One of the advantages of using `gensim` is `pyLDAvis`, a visualization utility that takes `gensim`'s objects (the `lda` model, the `corpus` and the `dictionary` we created above) and creates a visualization of the `lda`'s latent space and topic representation:

In [30]:
import pyLDAvis.gensim
lda_display = pyLDAvis.gensim.prepare(lda, corpus, dictionary, sort_topics=False)
pyLDAvis.display(lda_display)

## Topic coherence using gensim

`gensim` itself brings a `CoherenceModel` object that measures a metric of coherence which can be used to assess and evaluate an LDA model.

In [31]:
from gensim.models import CoherenceModel

In [32]:
texts = [
    prepare_bag_of_words(a) for a in corpusList
]

In [29]:
coherence_model_lda = CoherenceModel(model=lda, texts=texts, dictionary=dictionary, coherence='c_v')
coherence_lda = coherence_model_lda.get_coherence()
print('Coherence Score: ', coherence_lda)

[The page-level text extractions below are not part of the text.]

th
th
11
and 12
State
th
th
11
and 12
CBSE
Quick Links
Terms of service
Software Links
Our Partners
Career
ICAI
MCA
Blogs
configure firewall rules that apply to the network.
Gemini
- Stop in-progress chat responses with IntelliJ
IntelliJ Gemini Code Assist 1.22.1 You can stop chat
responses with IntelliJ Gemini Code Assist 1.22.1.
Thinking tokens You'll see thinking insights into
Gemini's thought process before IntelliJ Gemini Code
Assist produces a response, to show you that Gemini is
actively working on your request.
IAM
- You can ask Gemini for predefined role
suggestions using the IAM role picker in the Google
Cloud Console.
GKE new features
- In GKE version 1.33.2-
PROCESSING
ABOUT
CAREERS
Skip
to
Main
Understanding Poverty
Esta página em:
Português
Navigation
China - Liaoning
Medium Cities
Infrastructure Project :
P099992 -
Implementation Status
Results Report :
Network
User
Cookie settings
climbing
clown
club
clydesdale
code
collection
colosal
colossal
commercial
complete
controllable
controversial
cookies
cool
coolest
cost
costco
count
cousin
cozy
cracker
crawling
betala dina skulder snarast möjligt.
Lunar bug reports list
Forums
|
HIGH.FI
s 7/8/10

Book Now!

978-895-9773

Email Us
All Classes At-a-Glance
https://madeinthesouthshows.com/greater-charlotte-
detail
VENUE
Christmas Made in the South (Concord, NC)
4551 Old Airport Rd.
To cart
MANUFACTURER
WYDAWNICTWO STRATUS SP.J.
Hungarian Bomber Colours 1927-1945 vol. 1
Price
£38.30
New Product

Coherence Score:  0.33797822156558943


This coherence score allows us to do a search for the "best" `n_topics`. Let's print the coherence doing a normal search between 10 and 150 topics. Notice that this coherence score is sensitive to the random number generation that is used when creating the `lda`.

In [None]:
coherence_per_topics = {}
for n_topics in range(10, 151, 5):
    lda = LdaModel(corpus, num_topics=n_topics, id2word=dictionary, passes=15)
    coherence_model_lda = CoherenceModel(model=lda, texts=texts, dictionary=dictionary, coherence='c_v')
    c = coherence_model_lda.get_coherence()
    coherence_per_topics[n_topics] = c
    print(f'Topics: {n_topics}. Coherence Score: {c}')

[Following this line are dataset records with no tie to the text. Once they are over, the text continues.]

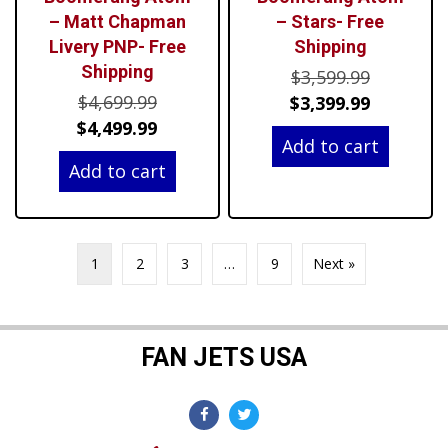
– Matt Chapman
– Stars- Free
Livery PNP- Free
Shipping
Shipping
Original
$
3,599.99
Original
$
4,699.99
price
Current
$
3,399.99
price
Current
$
4,499.99
was:
price
Add to cart
was:
price
$3,599.99
is:
Add to cart
$4,699.99.
is:
$3,399.99
$4,499.99.
1
2
3
…
9
Next »
FAN JETS USA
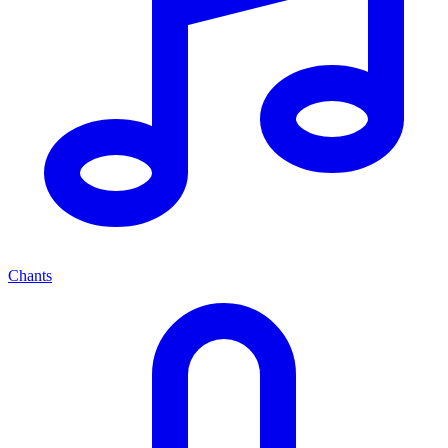
Chants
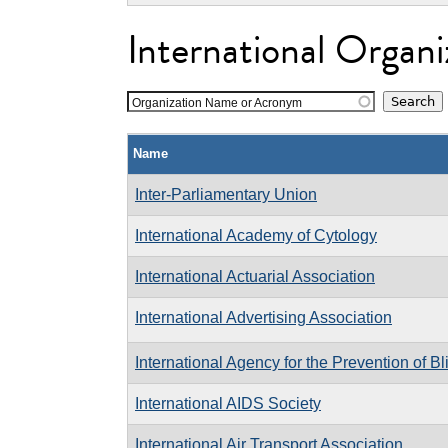
International Organi
Organization Name or Acronym
Name
Inter-Parliamentary Union
International Academy of Cytology
International Actuarial Association
International Advertising Association
International Agency for the Prevention of B
International AIDS Society
International Air Transport Association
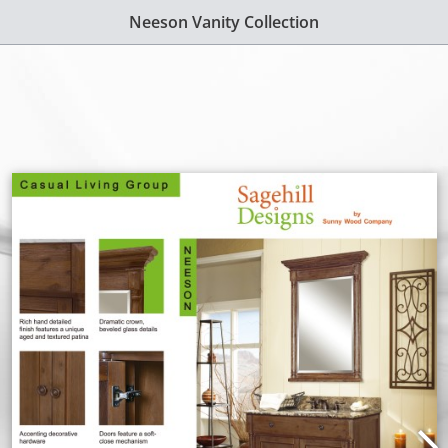
Neeson Vanity Collection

Topics: 10. Coherence Score: 0.3529584097627566
Topics: 15. Coherence Score: 0.3384085599446584
Topics: 20. Coherence Score: 0.33025337914520897
Topics: 25. Coherence Score: 0.3435222242397539
Topics: 30. Coherence Score: 0.3284817585586472
Topics: 35. Coherence Score: 0.3379262882371989
Topics: 40. Coherence Score: 0.3654173467844408
Topics: 45. Coherence Score: 0.35818268356111255


**TODO**: use some statistics to analyze, and include other hyperparameters in the search.